Bastou a governadora “cortar as asinhas” de um pequenino grupo para este tentar desestabiliza-la
É isso que a governadora Mailza tem demonstrado ao tomar decisões que considera necessárias ao seu governo, mesmo diante de desgastes políticos que ela inevitavelmente provocaria. Ao fazê-las, ela transmite a mensagem de que a autoridade do cargo não pode ser exercida pela metade nem dividida por conveniências.
Engana-se quem imagina que o governo esteja chegando ao fim para Mailza. Na prática, seu governo parece estar apenas começando. É agora que ela passa a imprimir com mais clareza seu estilo de gestão e a deixar evidente que pretende conduzir a administração com autonomia.

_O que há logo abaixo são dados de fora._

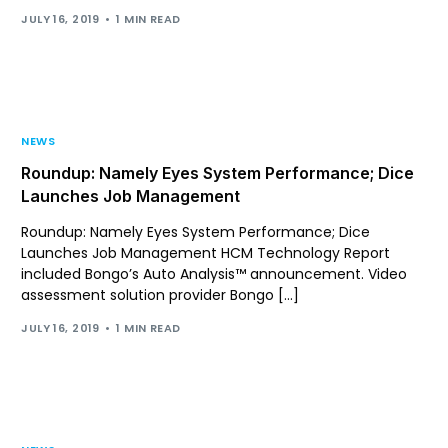
JULY 16, 2019
1 MIN READ
NEWS
Roundup: Namely Eyes System Performance; Dice
Launches Job Management
Roundup: Namely Eyes System Performance; Dice
Launches Job Management HCM Technology Report
included Bongo’s Auto Analysis™ announcement. Video
assessment solution provider Bongo […]
JULY 16, 2019
1 MIN READ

Seu jeito sereno, meigo, educado e discreto pode levar alguns a subestimarem sua capacidade de comando. Mas firmeza não se mede pelo tom de voz. Mede-se pela disposição de decidir quando as circunstâncias exigem. E, ao que tudo indica, a governadora deixou claro que não admite a existência de dois centros de poder dentro do seu governo.
No fim das contas, governar exige limites, inclusive para o diálogo. Exige autoridade para decidir e responsabilidade para sustentar as decisões tomadas. É esse o verdadeiro peso da caneta. E, ao fazer uso dela, Mailza sinaliza que pretende exercer plenamente a autoridade do cargo na gestão que está sob seu comando.